The scientist found that parts of junk DNA, among other things, are responsible for the production of RNA - ribonucleic acid. And the RNA itself, previously considered completely non-coding, that is, non-working, is a whole network that controls the work of the body.
"An obvious and very exciting possibility is that there is another layer of information expressed by the genome - noncoding RNA forms a massive and previously unrecognized regulatory network that drives human development," concluded Mattik.
RNA is a rather curious thing. Like DNA, it can store information about biological processes. RNA can also be used as the genome of viruses and virus-like particles.
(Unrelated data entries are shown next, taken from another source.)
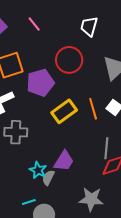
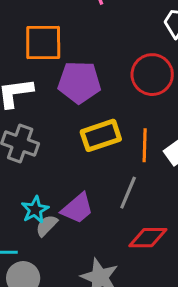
red circle: (69, 60) -> (152, 75), moved
gray line: (106, 148) -> (128, 193), moved

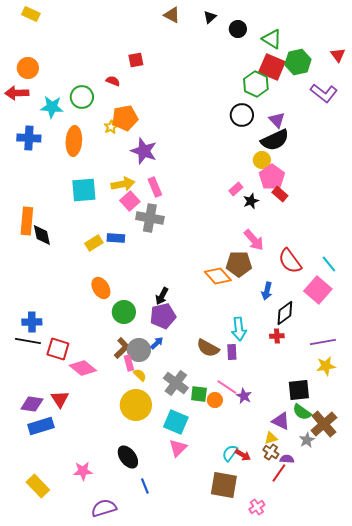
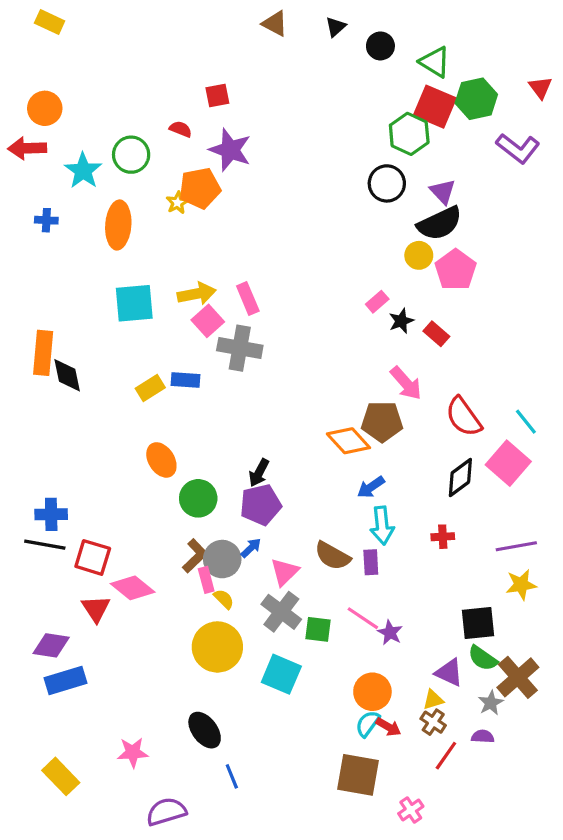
cyan star: (52, 107) -> (83, 171), turned 30
blue cross: (29, 138) -> (46, 220), size x0.6
purple star: (144, 151) -> (230, 150), moved
pink pentagon: (272, 177) -> (456, 270), moved
red rectangle: (280, 194) -> (436, 334), moved
blue arrow: (267, 291) -> (371, 487), moved, turned 42
black diamond: (285, 313) -> (460, 478), moved
red triangle: (60, 399) -> (96, 609), moved
orange circle: (215, 400) -> (372, 692), moved, size x1.5
pink triangle: (178, 448) -> (285, 572), moved
purple semicircle: (287, 459) -> (483, 736), moved

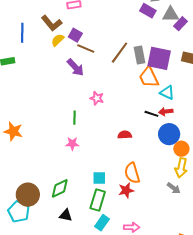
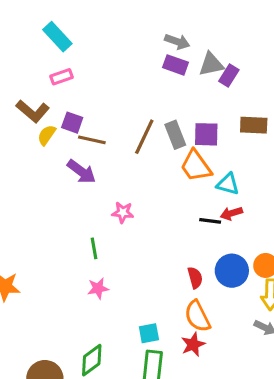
purple square: (159, 58) -> (206, 134), size x0.7
blue circle: (169, 134) -> (232, 271), moved
red semicircle: (125, 135) -> (195, 278), moved, turned 88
For example, the influenza virus at all stages contains a genome consisting exclusively of RNA. In addition, RNA is considered to be a kind of “ancestor” of DNA, which has long since transferred all control functions to its young and more successful “heir”. And now it turned out that RNA has not yet lost all the reins of control over our body! In particular, many scientists now assume that RNA is necessary for humans for brain plasticity and learning. It is assumed that further research on RNA will help in understanding the mechanisms of development of some diseases.
In short, genetics is getting closer to revising some of its foundations, and there are fewer and fewer dark spots in the theory of junk DNA.